What needs to be done
Copy out all lines from the material that contain the string "ブライトリング".

+ + + + + + +

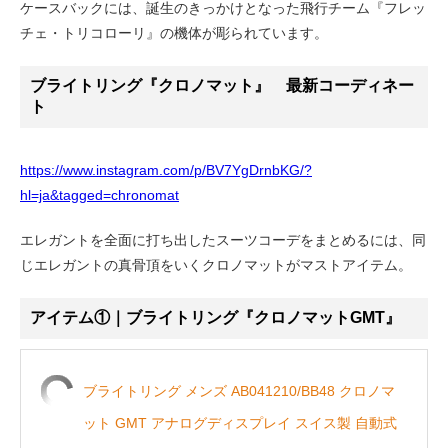
ケースバックには、誕生のきっかけとなった飛行チーム『フレッ
チェ・トリコローリ』の機体が彫られています。
ブライトリング『クロノマット』 最新コーディネー
ト
https://www.instagram.com/p/BV7YgDrnbKG/?
hl=ja&tagged=chronomat
エレガントを全面に打ち出したスーツコーデをまとめるには、同
じエレガントの真骨頂をいくクロノマットがマストアイテム。
アイテム①｜ブライトリング『クロノマットGMT』
ブライトリング メンズ AB041210/BB48 クロノマ
ット GMT アナログディスプレイ スイス製 自動式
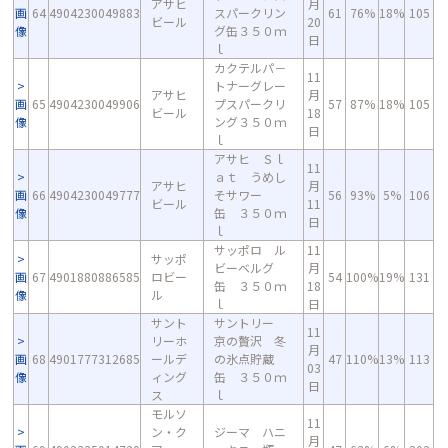
アサヒ
月
画
64
4904230049883
スパークリン
61
76%
18%
105
ビール
20
像
グ缶３５０ｍ
日
ｌ
カクテルパ－
11
トナーグレー
アサヒ
月
画
65
4904230049906
プスパークリ
57
87%
18%
105
ビール
18
像
ング３５０ｍ
日
ｌ
アサヒ Ｓｌ
11
ａｔ うめし
アサヒ
月
画
66
4904230049777
そサワー
56
93%
5%
106
ビール
11
像
缶 ３５０ｍ
日
ｌ
サッポロ ル
11
サッポ
ビーベルグ
月
画
67
4901880886585
ロビー
54
100%
19%
131
缶 ３５０ｍ
18
像
ル
ｌ
日
サント
サントリー
11
リーホ
京の贅沢 冬
月
画
68
4901777312685
ールデ
の氷点貯蔵
47
110%
13%
113
03
像
ィング
缶 ３５０ｍ
日
ス
ｌ
モルソ
11
ン・ク
ジーマ ハニ
月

+ + + + + + +

Exercise solution
ブライトリング『クロノマット』 最新コーディネー
アイテム①｜ブライトリング『クロノマットGMT』
ブライトリング メンズ AB041210/BB48 クロノマ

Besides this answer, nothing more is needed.